We all saw no sign of a mule named Sal, but we still got to ride on the Erie Canal.

Today, the Erie Canal is open for navigation from May 1 to November 15. You can kayak through its locks, bicycle its shores, fish or visit the small towns along its meandering route. You can even rent a canal boat and skipper it yourself for a night or a week through the locks and waterways.

The canal’s western portion near Rochester, New York, is its most traditional and lively. Its centre portion, near Rome and Syracuse, is more modern. The Mohawk Valley area is by nature quiet.

But back in the day, the whole canal was a massive, risky endeavour.

Built from 1817 to 1825 by labourers hand-digging a 4-foot-deep ditch across the only low east-west spot between Georgia and Canada, the Erie Canal was a game changer for young America. Suddenly, the civilised east was connected with the wilds of Michigan and beyond. Goods were moved. Businesstrade flourished. Migration expanded.

Imagine the luxury of traveling from Albany to Buffalo in just five days on a comfortable barge instead of two weeks by stagecoach!

I thought of those thrilled passengers as I boarded Lil’ Diamond II at the Erie Canal Cruises port in Herkimer.

On the mild, overcast day, the boat of about 30 mellow tourists, many Amish, chugged eastward down the placid Mohawk River, which has been part of the Erie Canal system since the early 1900s. We passed under a huge green flood gate and I-90, as birds chirped and the narrator talked.

At Jacksonburg, we came to quaint Lock 18.

The boat entered. Century-old gates closed behind us. We slowly fell 20 feet as the water drained out of the lock. Then as if by magic, the water pressure pushed the wooden gates in front of us open. The boat slid out.

On the way back, Lil’ Diamond passed a sailboat going east, the Cariad — out of Grosse Pointe, Mich.

Later, I called its owner, Garrett Myers of Grosse Pointe Woods. Where was he going?

“Stonington, Conn.,” said Myers, who is originally from upstate New York. “It was my first time on the Erie Canal. It was a really big adventure.”

He and his crew spent 11 days navigating the canal, stopping many times along the way. Among his favourite stops? Clyde, New York, where the mayor came down to meet them, and Spencerport, a pretty town.

“And I learned that the Erie Canal is not a canal. Its creeks and rivers and lakes and ruins of old canals. We didn’t get bored till the very end.”
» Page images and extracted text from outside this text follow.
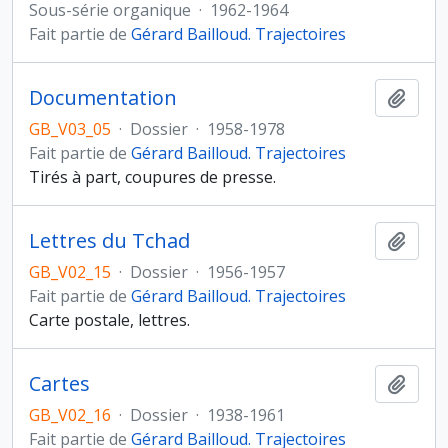
Sous-série organique
·
1962-1964
Fait partie de
Gérard Bailloud. Trajectoires
Documentation
Ajout
GB_V03_05
·
Dossier
·
1958-1978
Fait partie de
Gérard Bailloud. Trajectoires
Tirés à part, coupures de presse.
Lettres du Tchad
Ajout
GB_V02_15
·
Dossier
·
1956-1957
Fait partie de
Gérard Bailloud. Trajectoires
Carte postale, lettres.
Cartes
Ajout
GB_V02_16
·
Dossier
·
1938-1961
Fait partie de
Gérard Bailloud. Trajectoires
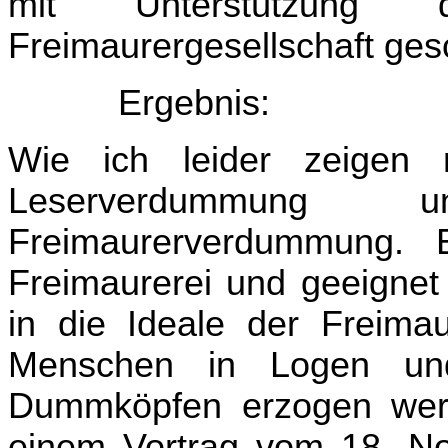
mit Unterstützung 
Freimaurergesellschaft ge
Ergebnis:
Wie ich leider zeigen
Leserverdummung 
Freimaurerverdummung. 
Freimaurerei und geeignet 
in die Ideale der Freima
Menschen in Logen und
Dummköpfen erzogen werd
einem Vortrag vom 18. Nov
Nearly 200 years ago, the Erie Canal was the coolest thing around. Then the railroad came along, and the canal became the transportation version of dial-up Internet — way too slow. When the St. Lawrence Seaway opened in 1959, the canal’s mission was kaput.

End of story? Not quite.

“In the 1960s and '70s it wasn’t used much, then people started thinking, what about recreation? They started envisioning a future for the canal,” says Jean Mackay, spokeswoman for the Erie Canalways National Heritage Corridor.

This century, the Erie Canal and New York’s entire 500-mile canal system was designated a heritage corridor with the aim of tourism.

Now, pleasure boats and small craft still use the canal to get from the Great Lakes to the eastern seaboard. The waterways are used by tourists and anglers, cyclists and hikers. Buffalo is even renovating its old canals to make them a centrepiece tourist attraction.

“I realised that the beauty of the Canal is more in the experience of the journey,” Myers said. “No breathtaking vistas, seascapes or fields of flowers, yet it was almost always interesting, simply by the changes in the nature of the canal.”

Yes, there has been a lot of water under the bridge for the Erie Canal.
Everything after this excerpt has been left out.